Faciane disputes any contention of clear repudiation based on the language in Sun Life's letter approving Faciane's benefits. That letter, however, explains the methodology Sun Life used to calculate his basic monthly earnings. While the letter may have thus indicated the possibility of later recalculation based on the receipt of new information, Faciane does not suggest that new information led to a subsequent inaccurate recalculation. Faciane's sole contention is that the benefits were miscalculated from the "inception of his claim" and based on information Sun Life used in its initial calculation. His challenge, as this Court has explained, is based exclusively on sources that were available to him and Sun Life when he received the initial calculation of his award. The Court thus concludes that Faciane "reasonably should [have known] of the miscalculation" when he received the letter. Novella, 661 F.3d at 147.

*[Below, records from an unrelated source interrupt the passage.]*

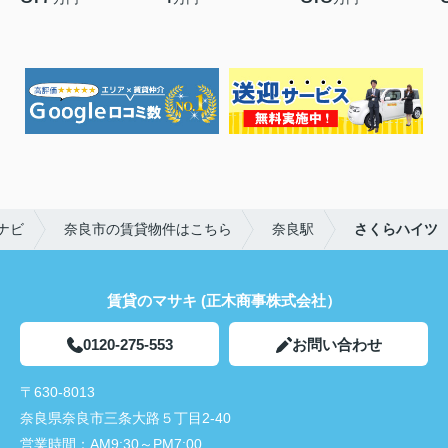
ナビ
奈良市の賃貸物件はこちら
奈良駅
さくらハイツ
賃貸のマサキ (正木商事株式会社）
0120-275-553
お問い合わせ
〒630-8013
奈良県奈良市三条大路５丁目2-40
営業時間：
AM9:30～PM7:00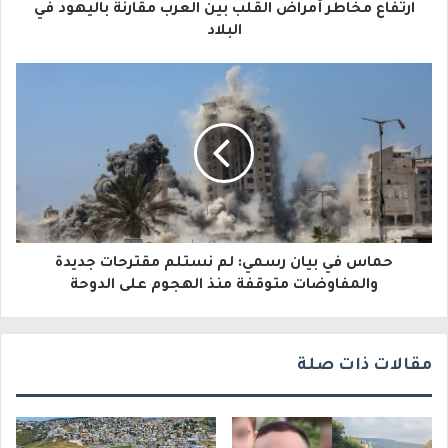
ارتفاع مخاطر أمراض القلب بين العرب مقارنة باليهود في
ل
البلاد
إ
ل
ك
ت
ر
و
حماس في بيان رسمي: لم نستلم مقترحات جديدة
ن
والمفاوضات متوقفة منذ الهجوم على الدوحة
ي
مقالات ذات صلة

See generally R. Doc. No. 6-3.
See R. Doc. No. 6-4, at 1 ("Sun Life has incorrectly used the base benefit rate of $3,422.94 in administering Mr. Faciane's benefits. . . . [A]s a result of the errors in calculating Mr. Faciane's benefits . . ., his benefits have been underpaid since the inception of his claim.") (emphasis added). --------
VI.
The Court has embraced the "reasonableness"-type approaches adopted by the Second and Third Circuits with respect to benefits miscalculation claims brought under ERISA. See Novella, 661 F.3d at 147 (explaining that its method is consistent with the Third Circuit approach and characterizing both as guided by considerations of "reasonableness"). Applying either of these approaches to the present case, Faciane's claim is time-barred. Additionally, Faciane has presented no new arguments that persuade the Court to adopt a different standard or deviate from its conclusion that Faciane's claim is untimely. Reconsideration is an "extraordinary remedy," and Faciane has not demonstrated that it is warranted here. Templet, 367 F.3d at 479 (citation omitted).
Accordingly,
IT IS ORDERED that Faciane's motion for reconsideration is DENIED.
New Orleans, Louisiana, July 12, 2018.